Mapping Collocation Frequency to Source Document
Source:R/collocation_frequency.R
collocation_frequency.RdThis function provides the frequency of collocations in comments that correspond to the provided source document.
Usage
collocation_frequency(
tbl,
source_row,
text_column,
collocate_length = 5,
fuzzy = FALSE,
n_bands = 50,
threshold = 0.7,
n_gram_width = 4
)Arguments
- tbl
data frame containing documents, where each row represents a document
- source_row
row containing text to be treated as source
- text_column
string indicating the name of the column containing derivative text
- collocate_length
the length of the collocation. Default is 5
- fuzzy
whether or not to use fuzzy matching in collocation calculations
- n_bands
number of bands used in MinHash algorithm passed to
zoomerjoin::jaccard_right_join(). Default is 50- threshold
Jaccard distance threshold to be considered a match passed to
zoomerjoin::jaccard_right_join(). Default is 0.7- n_gram_width
width of n-grams used in Jaccard distance calculation passed to
zoomerjoin::jaccard_right_join(). Default is 4
Details
Collocations are sequences of words present in the source document. For example, the phrase "the blue bird flies" contains one collocation of length 4 ("the blue bird flies"), two collocations of length 3 ("the blue bird" and "blue bird flies"), and three collocations of length 2 ("the blue", "blue bird", and "bird flies"). This function counts the number of corresponding phrases in the 'notes', or the derivative documents.

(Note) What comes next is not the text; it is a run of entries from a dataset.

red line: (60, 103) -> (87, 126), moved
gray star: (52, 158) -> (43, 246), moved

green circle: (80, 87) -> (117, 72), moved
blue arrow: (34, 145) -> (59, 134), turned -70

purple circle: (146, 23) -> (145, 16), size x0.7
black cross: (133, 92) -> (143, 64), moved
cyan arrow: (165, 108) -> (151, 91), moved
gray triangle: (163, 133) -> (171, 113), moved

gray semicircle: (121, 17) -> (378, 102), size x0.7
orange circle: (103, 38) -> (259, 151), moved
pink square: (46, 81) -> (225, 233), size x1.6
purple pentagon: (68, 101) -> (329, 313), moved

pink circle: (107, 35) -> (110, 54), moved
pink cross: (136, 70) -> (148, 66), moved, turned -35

When fuzzy matching is included, indirect matches are included with a weight of (n*d)/m, where n is the frequency of the fuzzy collocation, d is the Jaccard similarity between the transcript and note collocation, and m is the number of closest matches for the note collocation.
Examples
src_row <- which(notepad_example$ID=="source")
merged_frequency <- collocation_frequency(notepad_example, src_row, "Text")